We needed to change how we’d done things in the past; I needed to rediscover my own resources and tap back into the capability and determination it took to get this business off the ground, all on our own, just two years ago.
What this situation is teaching me personally, is the fragility of normality as we knew it.
Because of this, today - and everyday coming out of this, I want to indulge in what makes my brain tingle and feel alive.
I’ve been taking the time, because I now have it, to do work that is more step by step vs. immediately gratifying.
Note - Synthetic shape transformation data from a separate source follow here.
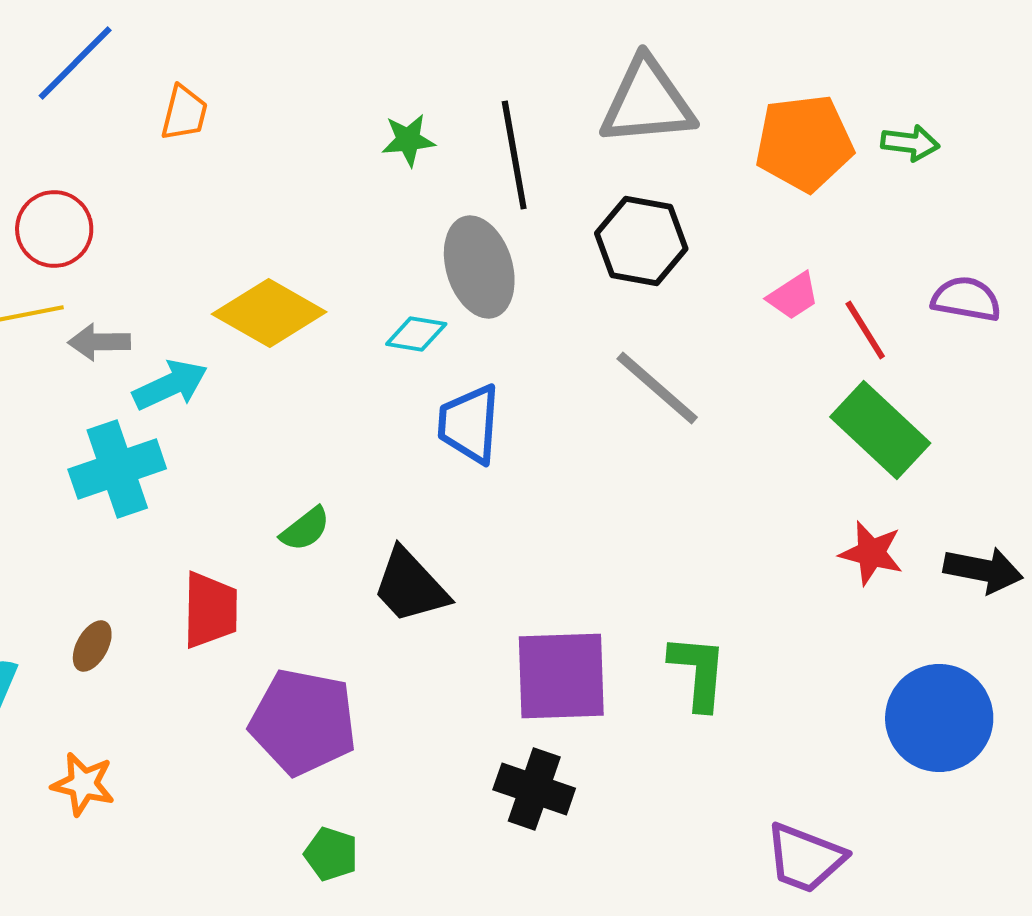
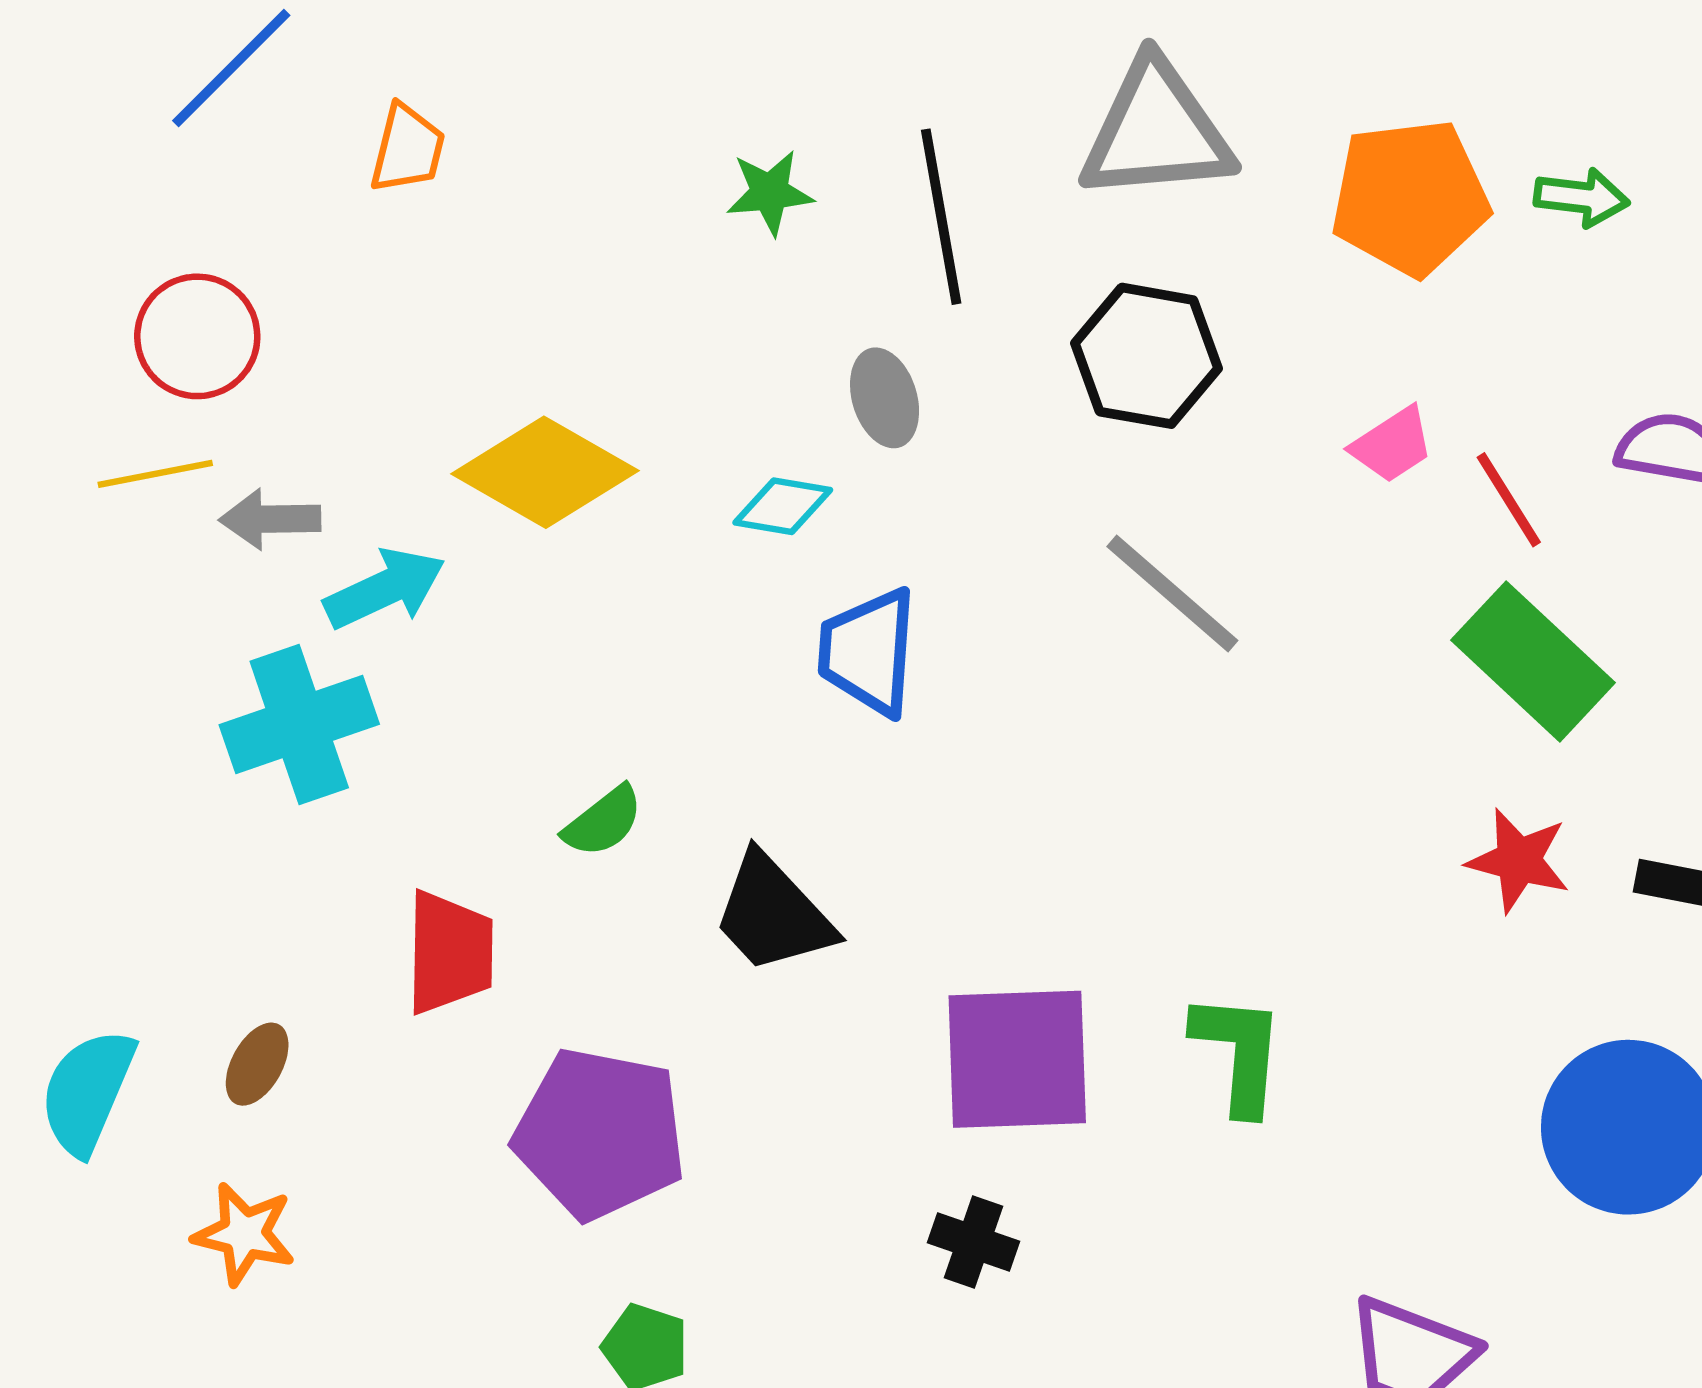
gray ellipse: (479, 267) -> (885, 398), size x0.6
brown ellipse: (92, 646) -> (257, 1064), moved
black cross: (534, 789) -> (973, 1242), size x0.7

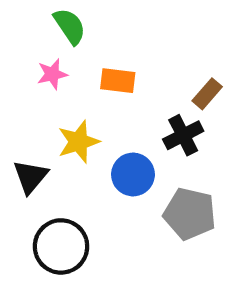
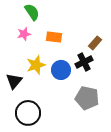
blue circle: (133, 174) -> (61, 70), moved

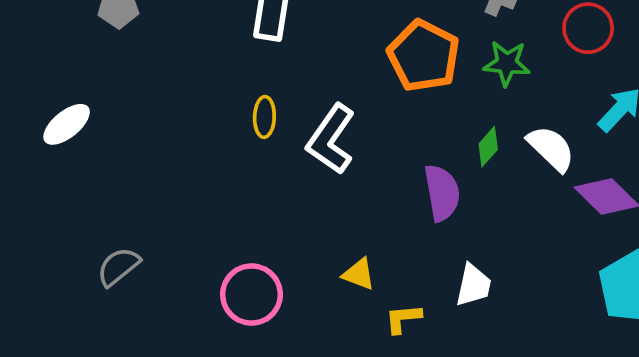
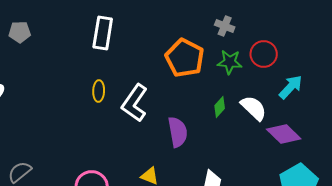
red circle: (588, 28) -> (264, 54), moved
purple semicircle: (442, 193) -> (178, 132), moved

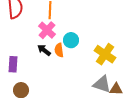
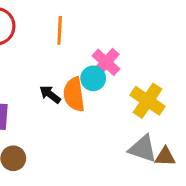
pink cross: (47, 30) -> (106, 62), moved
orange semicircle: (59, 50) -> (74, 94), size x1.5

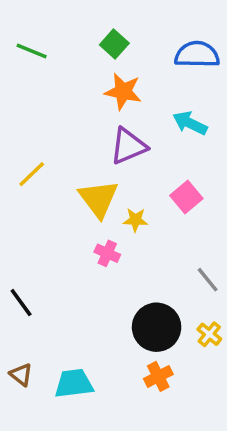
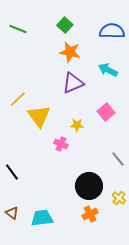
yellow triangle: (98, 199) -> (39, 116), moved
yellow cross: (209, 334) -> (119, 198), moved

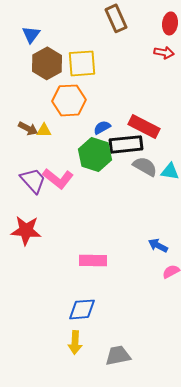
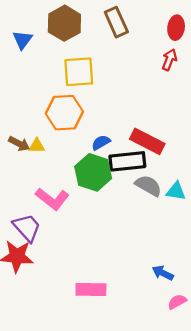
red arrow: (164, 52) -> (169, 60), turned -78
brown hexagon: (47, 63) -> (64, 23), moved
purple trapezoid: (33, 180) -> (27, 228), moved

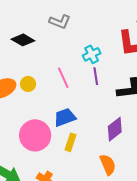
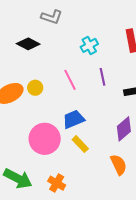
gray L-shape: (60, 22) -> (52, 17), moved
cyan cross: (92, 54) -> (89, 45), moved
yellow rectangle: (70, 142) -> (80, 144), turned -60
To work through the process and reacquaint myself with parts of this business we started to outsource - with the added challenge of supplies being limited to only what we had on hand.
Evolving newness out of old and allowing creativity that I’d talked myself out - or that we paid someone else to do as I worried about the next thing, has found me tapping back into a part of myself I’ve quietened.
This has manifested in a couple of different ways; getting my hands all inky and dyeing shirts we have in stock from a collaboration with Amber Vittoria, has been fulfilling and exciting - each its own one off. A way to make something timeless feel fresh, new and of the moment.
Each shirt a multi-part, hands-on process that can’t be short cut. That you have to stick with and work through and the result is a surprise each time. A metaphor for the situation we’re all in now.
I’ve also created a new clog pattern named Iris, after my nan who passed away late last year, that can be made at home, 100% by hand without die cutting. Leveraging hides and offcuts of leather + soles we have in inventory, this style is a new way to not only continue to avoid waste but to deliver product immediately, safely and be 100% in touch with the whole of our business again.
If this ongoing situation is teaching me anything, it is that I don’t want to return to normal, I want something better. More intentional.